Mas como, até o presente (5), essa lei não é atestada, nem por um número suficiente
de fatos, nem por uma demonstração categórica, com ela devemos nos preocupar tanto
menos quanto ela só nos interessa de maneira muito indireta. (…)”. Porém, expôs
a questão aos Espíritos num grupo muito sério e obteve a seguinte resposta (6):
“Há, certamente, no conjunto dos fenômenos morais, como nos fenômenos físicos, relações
baseadas em números. A lei da concordância das datas não é uma quimera; é uma das
que vos serão reveladas mais tarde e vos darão a chave das coisas que vos parecem
anomalias. Porque, crede-o bem, a natureza não tem caprichos; ela marcha sempre
com precisão e passo seguro. Aliás, esta lei não é tal qual imaginais; para a compreender
na sua razão de ser, no seu princípio e na sua utilidade, necessitais adquirir
idéias que ainda não tendes(4), e que virão a seu tempo. Pelo momento,
este conhecimento é prematuro(4), razão por que não vos é dado. Então seria
inútil insistir. (…) Trabalhai sobretudo no vosso adiantamento moral, porque é
por este merecereis possuir novas luzes.”
Na seqüência, Kardec diz ser da mesma opinião e afirma que o princípio da concordância
das datas é inteiramente hipotético, no que também temos que concordar em função
dos progressos alcançados pela Ciência. Mas, neste ponto, conforme ponderações do
Codificador no mesmo texto, há que se ressaltar que a experiência demonstra que
na natureza muitas coisas estão subordinadas a leis numéricas, suscetíveis do mais
rigoroso cálculo.

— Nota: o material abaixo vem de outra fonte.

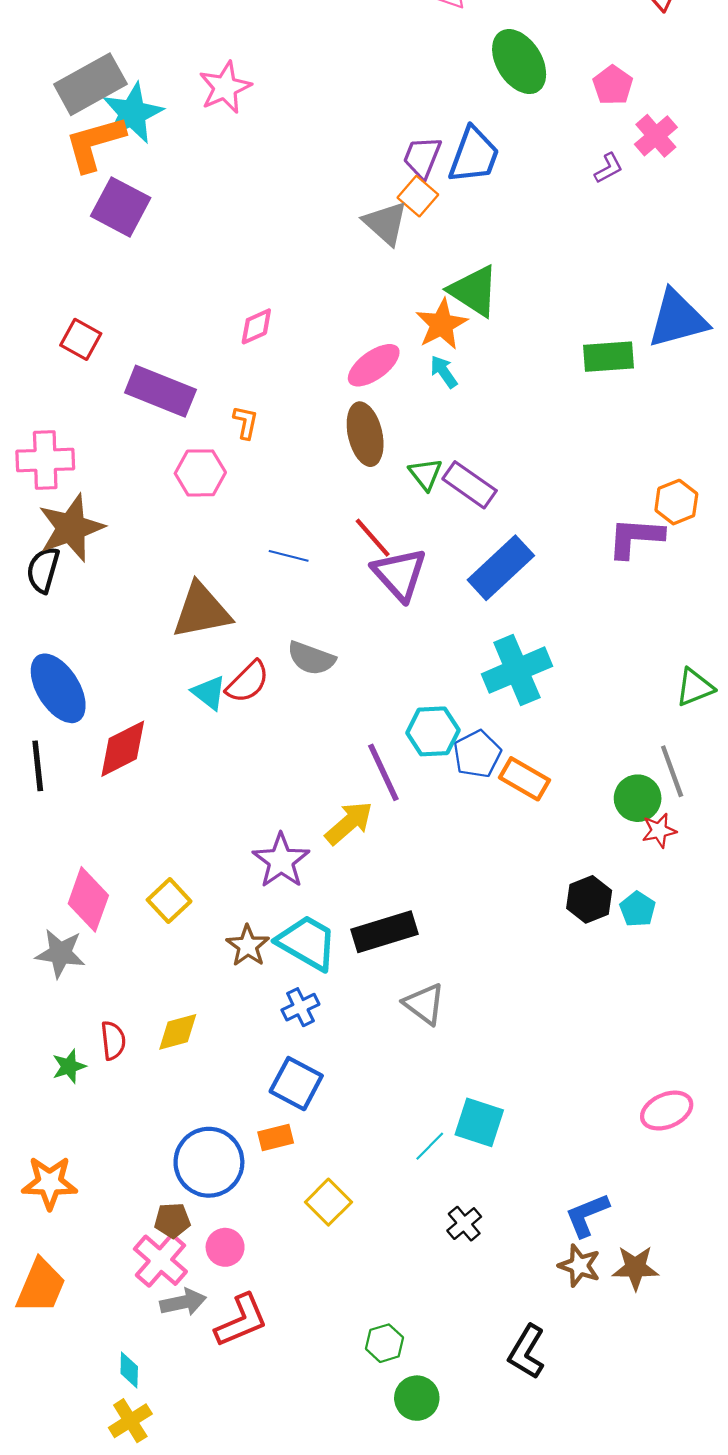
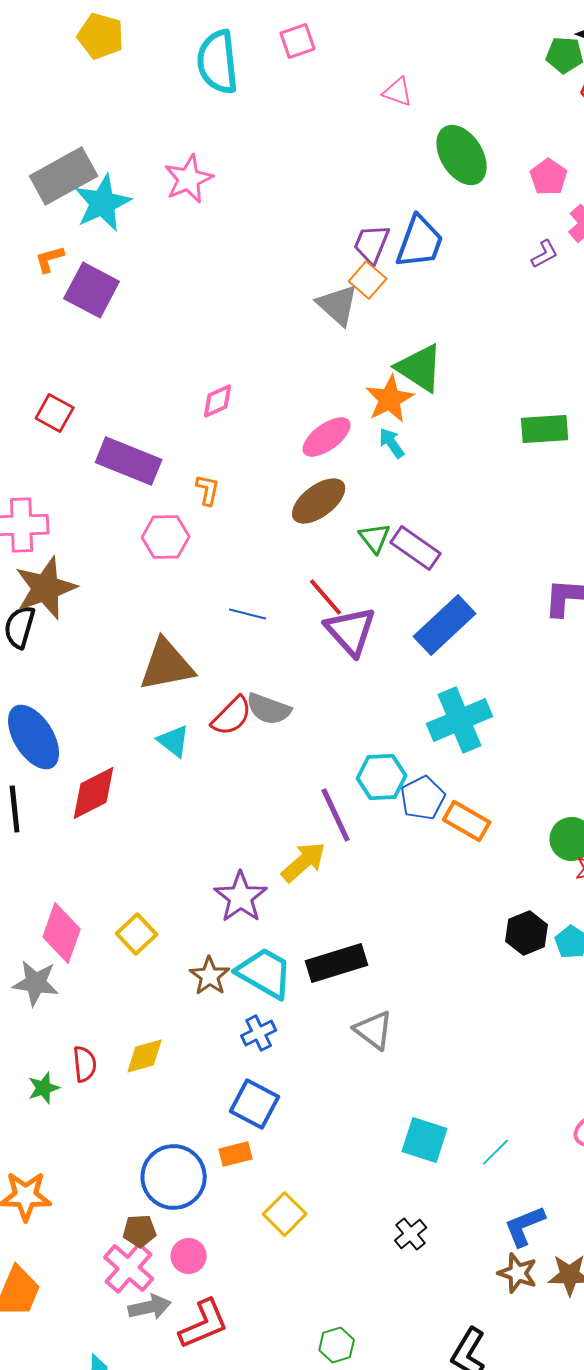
orange L-shape: (95, 143) -> (50, 259), moved, size x0.5
brown ellipse: (365, 434) -> (319, 501), turned 66
red semicircle: (248, 682) -> (232, 716), moved
cyan line: (430, 1146) -> (496, 1152), moved

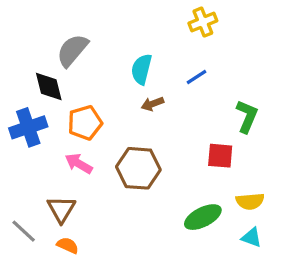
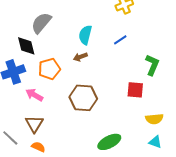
brown arrow: (153, 104) -> (80, 57), moved
pink arrow: (79, 164) -> (34, 95), moved
green ellipse: (203, 217) -> (109, 142), moved

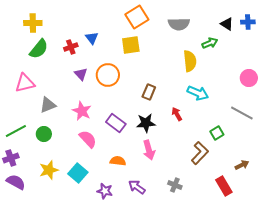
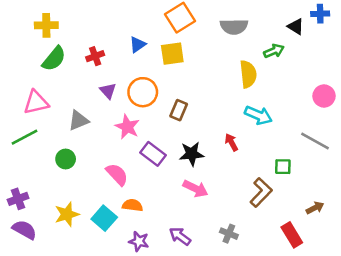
blue cross: (248, 22) -> (320, 14), moved
blue triangle: (92, 38) -> (138, 45), moved, turned 32
brown rectangle: (149, 92) -> (179, 110), moved
gray triangle: (48, 105) -> (78, 120), moved
pink star: (82, 111) -> (127, 127), moved
green line: (16, 131) -> (24, 137), moved
green square: (217, 133) -> (283, 167), turned 32
green circle: (44, 134) -> (66, 159), moved
pink arrow: (149, 150) -> (195, 189), turned -48
orange semicircle: (118, 161) -> (132, 205), moved

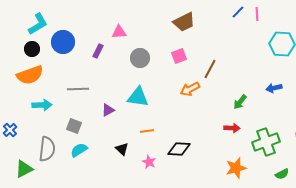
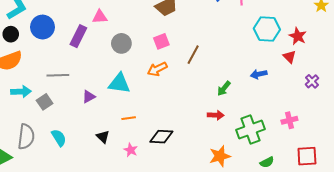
purple rectangle: (98, 51) -> (78, 36), size x1.5
orange arrow: (190, 89) -> (157, 69), moved
gray square: (74, 126) -> (45, 102), moved, turned 35
cyan semicircle: (79, 150) -> (59, 138), turned 90

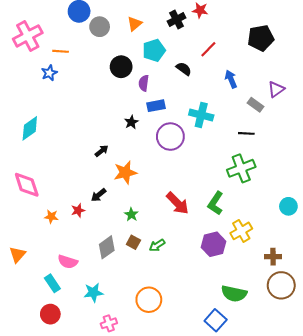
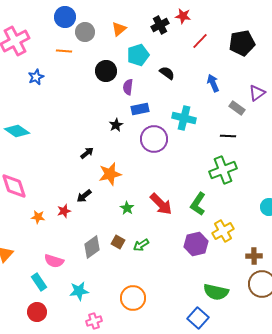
red line: (208, 49) -> (200, 41), moved
orange line: (61, 51) -> (64, 51), moved
cyan diamond: (30, 128) -> (17, 131), turned 70
green star: (131, 215) -> (127, 208), moved

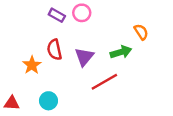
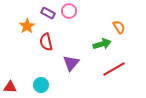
purple triangle: (84, 57) -> (71, 63), moved
orange star: (32, 65) -> (27, 26), moved
red line: (104, 82) -> (114, 69), moved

Como negar a precisão matemática que move o Universo e a presença
marcante de cálculos em todas as áreas do conhecimento humano e da própria vida
em si?
Colocado o mesmo questionamento do ponto de vista moral, ficamos com Kardec que
afirma ser presunção fazer-se tal afirmativa, sem dados mais precisos no momento
evolutivo que nos encontramos. O que se pode afirmar, sem medo de errar e conforme
os ensinos da Doutrina Espírita, que todo ato praticado livremente gera conseqüências
inevitáveis, compatíveis com a natureza da ação praticada. E isto é verdadeiramente
o que mais nos interessa de perto, daí o Codificador ter relacionado o assunto com
a questão da fatalidade, cuja abordagem específica deixamos para outra oportunidade.

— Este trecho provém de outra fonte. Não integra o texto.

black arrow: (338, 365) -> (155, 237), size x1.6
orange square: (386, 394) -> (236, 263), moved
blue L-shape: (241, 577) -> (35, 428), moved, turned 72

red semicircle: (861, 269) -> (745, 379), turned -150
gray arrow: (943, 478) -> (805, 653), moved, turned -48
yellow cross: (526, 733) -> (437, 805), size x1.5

Verifique-se, entretanto, as conquistas da atualidade em qualquer área que se
queira analisar. Em todas estão presentes os números, os cálculos. Estude-se os
conflitos – individuais, coletivos ou internacionais -, os dramas e quedas morais.
Nestes não há números, mas há a iniciativa pessoal – às vezes até motivada no interesse
por números e cálculos – ou a liberdade individual e coletiva de agir em prejuízo
ou benefício do próximo. Aqui entra a questão moral, que deve prevalecer sobre a
frieza dos números. Estes são instrumentos neutros, a serviço da evolução e conduzidos
pela decisão de quem os manipula.
Reflexão mais demorada sobre a harmonia do Universo e as Leis de Deus demonstram
sua utilização racional em favor da magnitude da Obra de Deus.
Quanto, porém, à coincidência de datas ou suposta influência de números na vida
humana, deixemos que o tempo responda. Sejamos ponderados, prudentes, e usemos o
bom senso como recomenda a Doutrina Espírita, este luminoso farol a conduzir nossos
passos. Preferimos ficar, por enquanto, na admiração da precisão matemática que
governa o Universo.
(1) Volume 11, edição da Encyclopaedia Britannica do Brasil Publicações Ltda.,
Rio de Janeiro-RJ, edição de 1993, páginas 371 a 374.
(2) Novíssimo Dicionário Prático da Língua Portuguesa, 30ª edição da Novo Brasil
Editora Ltda., 1986, São Paulo (SP).
(3) Ano XI, tradução de Júlio Abreu Filho, edição da Edicel – Editora Cultural Espírita
Ltda – São Paulo.
(4) Grifo nosso.
(5) O texto é de 1868 e a posição se mantém.
(6) A mensagem não tem autor identificado.